Scan the entries that follow and copy out every line containing "performance".

Excerpted data
======

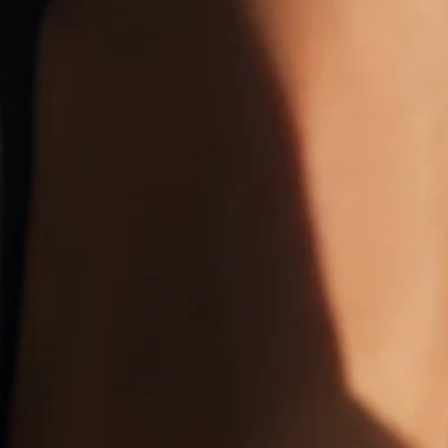
Size
:
US
Size Guide
36 (undefined6)
37 (undefined6.5)
38 (undefined7)
39 (undefined7.5)
40 (undefined8)
41 (undefined8.5)
42 (undefined9)
43 (undefined10)
Product Measurement
Length
:
9.1
(inch)
Add to cart
Buy it now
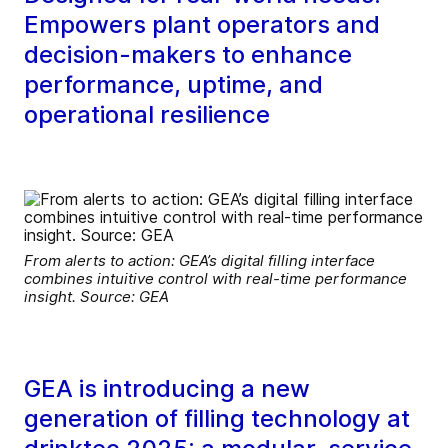
Empowers plant operators and
decision-makers to enhance
performance, uptime, and
operational resilience
From alerts to action: GEA’s digital filling interface
combines intuitive control with real-time performance
insight. Source: GEA
GEA is introducing a new
generation of filling technology at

======

Response box
performance, uptime, and
combines intuitive control with real-time performance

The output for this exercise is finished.